MARIE VIEUX CHAUVET. Amore rabbia follia, romanzo, Bompiani, Milano 2007 Forse il romanzo cardine della letteratura haitiana. Apprezzato da Simone de Beauvoir, che lo volle far pubblicare alla fine degli anni Sessanta a Parigi. Ma il marito dell’autrice comprò in tutta fretta le poche copie distribuite, per paura di un’eventuale vendetta del dittatore haitiano ‘Papa Doc’ Duvalier. Nelle tre parti del romanzo, amore rabbia e follia uno spaccato reale della vita quotidiana nel martoriato paese caraibico: la schiavitù, la prostituzione, l’arte di arrangiarsi, la ‘bella vita’ dei ricchi proprietari terrieri, la sete di vendetta del popolo e gli orrori della dittatura. Nelle 389 pagine del romanzo si incontrano le passioni di tre sorelle mosse dall’amore per lo stesso uomo ma anche l’umiliazione subita da una donna, giovane e bellissima, costretta a prostituirsi per non far cadere la propria famiglia nelle grinfie della ferocia militare. Riproposto in Italia grazie anche alla traduzione dal francese all’italiano di Marina Rotondo. GRAHAM GREENE, I commedianti, Mondadori 1971 Chiunque ami almeno un po’ Haiti non può non conoscere questo romanzo ambientato in un’isola stretta nella morsa del terrore imposto dalla dittatura di Papa Doc Duvalier e dai suoi feroci ‘Tonton

Macoutes’. Il destino dei tre protagonisti, Smith (un americano vegetariano) Johns (un bugiardo che si spaccia per un ufficiale dell’esercito britannico) e Brown (l’erede di un hotel) fra intrighi sentimentali, storie d’amore e comportamenti ambigui, nello scenario truculento e oppresso della vita quotidiana, scandita dal pugno di ferro di ‘Papa Doc’, dove la corruzione aleggia perennemente nell’aria. Questo romanzo sembra presagire quello che sarebbe diventato il Paese in futuro.

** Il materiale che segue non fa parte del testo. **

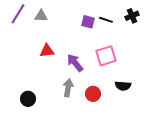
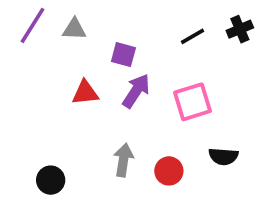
black line: (106, 20) -> (193, 36), turned -48
purple square: (88, 22) -> (123, 55), moved
purple arrow: (75, 63) -> (136, 91), moved, turned 72

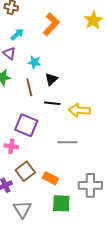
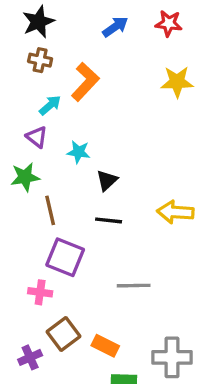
yellow star: (93, 20) -> (177, 82), turned 30
orange L-shape: (51, 24) -> (85, 82), moved
brown line: (29, 87) -> (50, 210), moved
yellow arrow: (79, 110) -> (175, 212), moved

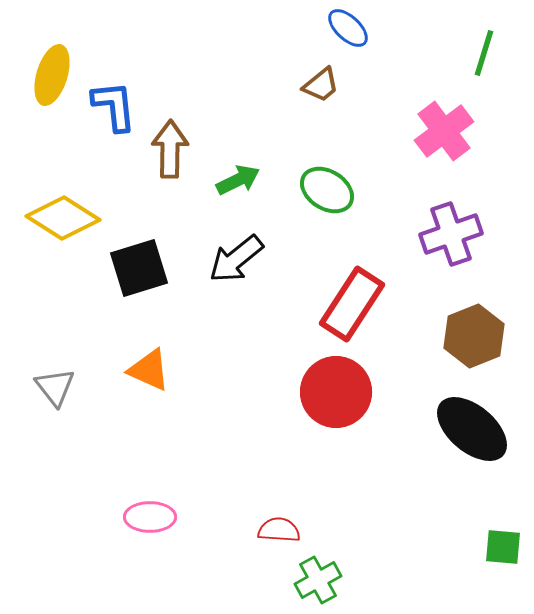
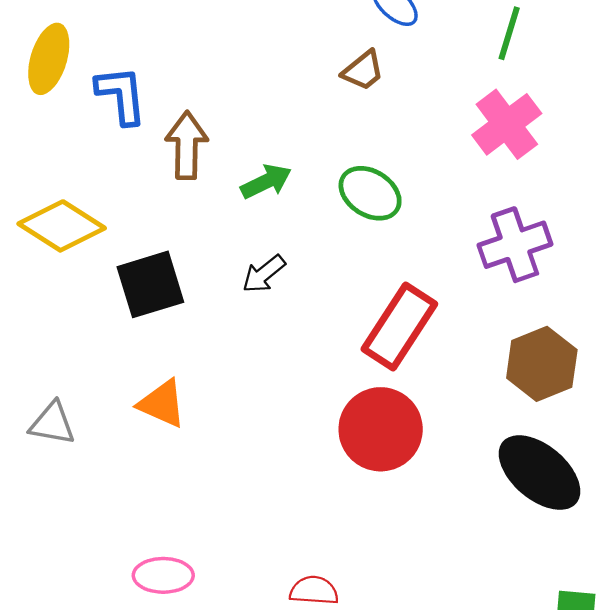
green line: (484, 53) -> (509, 33), moved
black arrow: (236, 259) -> (264, 274), size x0.7
gray triangle: (55, 387) -> (52, 423), turned -42

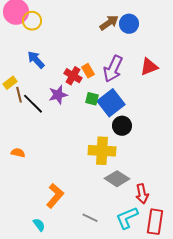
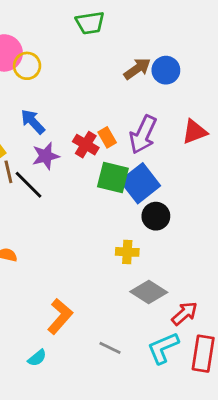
purple star: (58, 95) -> (46, 156), moved
green square: (92, 99) -> (113, 178), size x1.6
yellow cross: (102, 151) -> (127, 252), size x0.6
red arrow: (142, 194) -> (185, 314), turned -120
cyan semicircle: (39, 225) -> (37, 358), turned 88

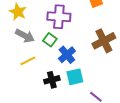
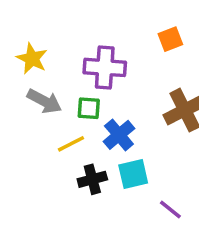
green square: (50, 40) -> (89, 108), turned -32
yellow line: (28, 61) -> (71, 144), moved

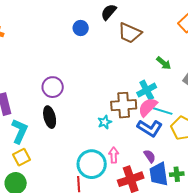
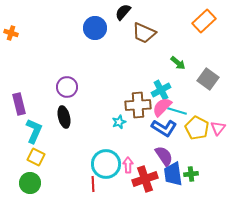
blue circle: (81, 28) -> (95, 28), size x1.5
pink arrow: (114, 155) -> (128, 165), moved
purple semicircle: (150, 156) -> (164, 156), size x1.5
yellow square: (22, 157) -> (36, 157), turned -36

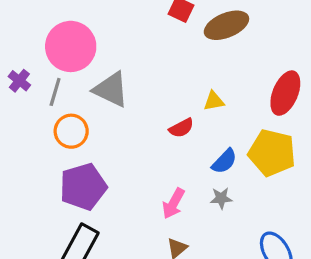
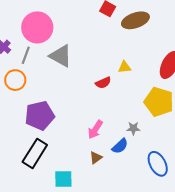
orange circle: (71, 131) -> (15, 80), moved
blue semicircle: (224, 161) -> (120, 146), moved
gray star: (221, 198) -> (133, 128), moved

SITI INTERNET http://www.hpn.com Il sito internet di un’agenzia d’informazione indipendente haitiana. Aggiornato da una redazione composta da giovani giornalisti, Haiti Press Network fornisce notizie di politica interna, costume e società. Ricco di infromazioni, facile da consultare, il sito è un ottimo strumento per conoscere la situazione sociale haitiana. Le pagine web di Haiti Press Network sono in lingua francese. http://www.un.org/french/peace/peace/cu_mission/minustah/ La missione di pace delle Nazioni Unite presente in Haiti dal 2004. Il sito è leggibile in francese e spagnolo. http://www.robertostephenson.com/ Il sito internet di Roberto Stephenson, fotografo haitiano-italiano di stanza a Port au Prince che dopo aver esposto in mezzo mondo le sue immagini, Stephenson ha aperto un centro culturale a Petion Ville, quartiere residenziale, dove tiene corsi di fotografia per i giovani della capitale.

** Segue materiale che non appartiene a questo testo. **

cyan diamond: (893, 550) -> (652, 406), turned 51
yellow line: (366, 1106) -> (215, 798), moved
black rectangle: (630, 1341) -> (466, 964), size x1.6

FILM NICOLAS ROSSIER, Aristide and the endless revolution, Usa 2005. La storia affascinante e deludente degli ultimi anni di Haiti. Sullo sfondo l’ambigua figura di Jean Bertrande Aristide, ex padre salesiano amato dalle folle e capace, nei primi mesi del suo mandato, di puntare il dito contro gli interessi stranieri nell’isola colpevoli della situazione critica di gran parte della popolazione. Le violenze nei quartieri bidonville, un’economia inesistente, la disoccupazione e nessuna speranza per il futuro sono in questo film/documentario che narra toccanti realtà dell’isola. Un documentario utile, anzi indispensabile, per chi vuole avvicinarsi e capire un Paese dalle mille risorse ma anche dalle mille problematiche. JONATHAN DEMME, The Agronomist, Usa 2003 Una delle storie più affascinanti e commoventi dell’isola di Haiti raccontata da una pellicola: quella di Jean Domenique, fondatore di “Radio Haiti Inter”, considerato una vera leggenda dalla popolazione del suo Paese. Il film documentario racconta un Jean Domenique paladino della democrazia e dei diritti a tutto tondo. Dai suoi pensieri sulla politica interna fino a quelli sulla Casa Bianca, raccolti con devozione e cura da un suo amico, il regista Jonathan Demme. “The agronomist” è un documento denuncia, un film, uno spaccato di vita e una storia che ha fatto il giro del mondo e che ha riscosso enorme successo alla Mostra del Cinema di Venezia nel 2003.